Quem Controla a Sua Vida?

-Eu sou a pessoa mais influente do nosso grupo. Eu não gasto um décimo do dinheiro que eu uso para produzir meus perfumes. E as pessoas só de verem minha propaganda na TV gastam fortunas para comprar um líquido que muda o cheiro delas. Eu duvido que qualquer um de vocês consiga inventar algo mais inútil que isso, e ainda influenciar o mundo inteiro a usá-lo e se sacrificar para tê-lo.

-Você está errado. Nem todo mundo usa perfume. Eu sim que sou influente. Eu também não gasto um décimo do dinheiro que cobro pelos tênis que produzo. E todas as pessoas gastam uma fortuna para poder carregar o símbolo da minha companhia. Eu sou o único que consigo influenciar essas pessoas escrotas a fazer uma coisa inútil dessas.

-Meu caro, só tenho a te dizer que você que está errado. Tudo bem, tênis são vendidos por um valor bem maior do que eles realmente custam. Mas as pessoas não têm tantos tênis quanto elas têm roupas. É disso que eu me beneficio, bem mais do que vocês. Várias pessoas compram uma infinidade de roupas caras, achando que elas estão ganhando algo com isso. Achando que elas estão tendo um “estilo de vida”. Escrotas.

-Vocês se acham influentes só por que vendem coisas para o mundo, né? Quão ingênuos vocês são. Eu influencio muito mais a vida de algumas pessoas do que vocês três conseguem influenciar juntos. Afinal, com minha rede de casas noturnas, todos acham que é divertido sair à noite, dançar, beber e beijar na boca. De onde tiraram isso? Ah, sim. Fui eu que impus a elas. Eu que realmente defino o que as pessoas consideram “divertido”. Eu que defini o que elas acham “divertido”, e não vocês.
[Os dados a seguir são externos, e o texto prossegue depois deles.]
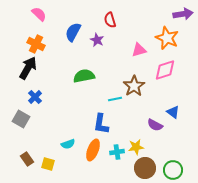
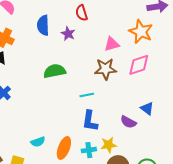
blue semicircle: (73, 32) -> (43, 25), turned -30
brown star: (134, 86) -> (105, 69), moved, turned 30
blue L-shape: (101, 124) -> (90, 121), moved

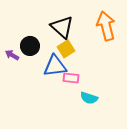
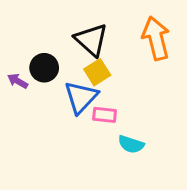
blue triangle: (55, 66) -> (81, 97), turned -40

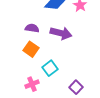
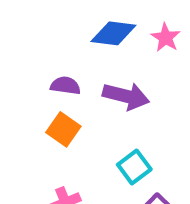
cyan square: (50, 68) -> (134, 167), moved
-Você acha que define alguma coisa? Caiam aos meus pés, reles mortais. Vocês acham mesmo que podem ter tão influência quanto eu, dono de uma emissora de TV? As pessoas só acham que se divertem em suas casas noturnas por que eu disse isso para elas. Se elas não vissem minhas novelas, programas de TV, propagandas, elas jamais achariam que beijar, dançar e beber é algo divertido. Família perfeita, felicidade, amor, tudo são conceitos que o mundo só conhece graças a mim. Se não fosse eu e minha emissora, vocês não seriam nada.

-Você se acha muito bom por que influencia os outros né? Mas você não pode nem dizer que tudo isso foi ideia sua. O escritor e diretor aqui sou eu. Eu que inventei tudo o que a sociedade segue. Se não fossem meus filmes, ninguém nem saberia o que é beijar. Ninguém acharia que amor é o mais importante de tudo. Pessoa alguma acharia divertido sair com os amigos. Fui eu quem escreveu primeiro tudo os que as pessoas seguem: família perfeita, felicidade, amor, liberdade... Eu que fui o grande inventor da sociedade, da qual vocês dependem.

-Vocês me fazem rir. Se preocupando tanto com a vida das pessoas. Mal sabem vocês que a vida é algo passageiro. Eu, como dono de uma funerária, posso dizer isso. Vocês podem até ter influenciado as pessoas em vida. Elas podem fazer tudo o que vocês estipularam para elas. Realmente, vivemos num mundo onde todos são muito escrotos. Mas um dia, cada pessoa da terra vai morrer. E aí, já era tudo o que elas fizeram. Não importa se elas se divertiram. Se elas se beijaram na boca. Se elas amaram. Se consideraram-se felizes. Grande merda tudo isso! Todos vão para dentro de um caixão e depois serão esquecidos para sempre. Seus corpos se decomporão e servirão de alimento para vermes, que depois também vão morrer. E todos os seus pensamentos, suas memórias, já eram. Vai acabar tudo. Cada pessoa miserável vai ser enterrada nas trevas, na escuridão, no nada. Não vão mais pensar, nem ver, nem se lembrar das coisas que as faziam viver. Essas pessoas escrotas me fazem rir. Acham que são originais, acham que tem um “estilo de vida”. Mas no final, vão acabar em minhas mãos. E quando isso acontecer, tudo vai ter acabado. Todo o divertimento, todo o amor, toda a família, já era. Eu venci. A morte sempre vence, e a vida acaba nunca fazendo sentido.